CHP’s candidate to use ‘universal rhetoric’ to appeal to Kurdish voters
Ekrem İmamoğlu praised Zakarya Mildanoğlu, an Armenian-Turkish architect, as being among one of the key figures who shaped his perspective on cities. “It is thanks to him that I started walking with my head up, looking at buildings and becoming curious about the fate of buildings from the past,” İmamoğlu, the main opposition party’s mayoral candidate for Istanbul Municipality, has said.
He also mentioned Halil İbrahim Şanlı, another architect with whom he worked together. Şanlı, whose motto is “an architect is not one who designs a house but a lifestyle,” has left a mark on him, too.
İmamoğlu comes from the construction sector, a field the ruling Justice and Development Party (AK Party) has nearly come to identify with in the course of the past two decades. Born in Trabzon, he comes from the Black Sea region, like the founder of the ruling party and current President Recep Tayyip Erdoğan.
The main opposition Republican People’s Party’s (CHP) candidate is the son of a businessman who worked in the 1980’s as the provincial head of ANAP, a liberal right-wing party. As a pious student praying five times a day and, just like Erdoğan, a fan of football, he came to Istanbul with his family in the mid 1980s.
The similarities with Erdoğan probably end there. Thanks to his two years in university in North Cyprus, he started leaning towards social democracy. His acquaintance with Beylikdüzü, of which he is currently the mayor, started in 1990 as his job took him to this newly developing neighborhood near the western part of the city. At that time Beylikdüzü’s population was around 2,000-3,000. Currently, the population is around 350,000. He says he witnessed first-hand the making of a big province. In 2008 he became the head of the CHP’s provincial branch in Beylikdüzü, and after five years, won the municipality back from the AK Party in the 2014 local elections.

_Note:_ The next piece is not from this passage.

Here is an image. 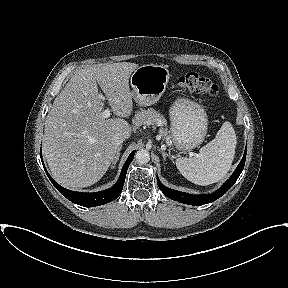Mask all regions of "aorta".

His plans were to run again from Beylikdüzü and then put forth his candidacy for Istanbul in 2024. “That appeared to me as the right process. But Turkish politics has a different rhythm,” he yesterday told a group of journalists who were convinced that he was obliged to half-heartedly accept the CHP leader’s proposal to run for Istanbul — a proposal which came rather late in the race. The time factor is crucial since he is not known to millions in Istanbul and will be running against Binali Yıldırım, the former prime minister and the most known political figure in Turkey after Erdoğan.
He relies on the success story he believes he has written in Beylikdüzü. The province had six square meters of green area per person; it now has 9.5 square meters per person and he has plans to increase it to 16.5 by 2030. It is known as the greenest province in Istanbul.

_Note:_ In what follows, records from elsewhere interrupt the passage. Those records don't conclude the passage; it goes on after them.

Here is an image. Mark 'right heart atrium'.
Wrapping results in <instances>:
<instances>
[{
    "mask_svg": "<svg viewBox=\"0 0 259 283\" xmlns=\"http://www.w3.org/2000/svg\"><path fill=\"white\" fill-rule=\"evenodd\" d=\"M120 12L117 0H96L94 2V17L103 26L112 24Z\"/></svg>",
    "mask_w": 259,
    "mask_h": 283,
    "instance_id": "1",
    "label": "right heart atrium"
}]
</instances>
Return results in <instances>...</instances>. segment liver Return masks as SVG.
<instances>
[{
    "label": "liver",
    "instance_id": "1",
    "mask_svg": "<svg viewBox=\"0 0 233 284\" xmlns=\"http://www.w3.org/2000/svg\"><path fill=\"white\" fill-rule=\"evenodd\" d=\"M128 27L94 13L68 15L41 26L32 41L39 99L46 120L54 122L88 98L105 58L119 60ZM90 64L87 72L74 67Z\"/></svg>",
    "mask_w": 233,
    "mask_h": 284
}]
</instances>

While the AK Party has been running on a ticket of “big infrastructure projects,” İmamoğlu said he was not fond of this concept. He rather talked about the need to address 1.17 million children aged between 0 and 4. “Nearly 70 percent of them are from poor families. Add to that the children between 4 to 9, that makes up 2.5 million. We will serve their needs,” he said. One way will be to open daycare centers and another will be to take their mothers out from their houses since they are lacking any skills because they live confined in their houses.
In this sense İmamoğlu looks set to prioritize underprivileged women and children as their education and future remain a concerning preoccupation to many voters. This might appear odd for a local election agenda. “In the polls traffic/transportation appears to be number one problem of the voters. But when they go home, their daily concerns takes priority,” said İmamoğlu.
His team is also aware that ideology and identity politics have also become defining factors of the local elections. Personalities and projects which factored in more during local elections started to matter less especially during the last decade which has seen a tremendous rise in polarization in the society.
The CHP has been losing to the AKP with a small margin in the big cities. While it will remain highly difficult to attract voters from the AKP and the Nationalist Movement Party (MHP), İmamoğlu admitted that Kurdish voters will play a defining role. But as seen in the past, many CHP members believe messages directly targeting Kurdish votes can scare away potential votes from conservative swing voters, especially as the ruling party has often accused the opposition party of siding with “terrorists.”
İmamoğlu said he will not address any group by its ethnic affiliation. “I will use a universal language,” said İmamoğlu, adding that Kurdish voters are highly politicized and difficult to manipulate.
İmamoğlu trusts his as well as the CHP’s local organizations door-to-door campaign. An active use of social media will be the two communication strategies to compensate for their weak presence in traditional mainstream media, where the ruling party enjoys an overwhelming advantage.
Meeting with journalists at the office of Gülseren Onanç, a female nominee who wants to run for Beşiktaş municipality, İmamoğlu said he wants to work with as many women as possible if elected.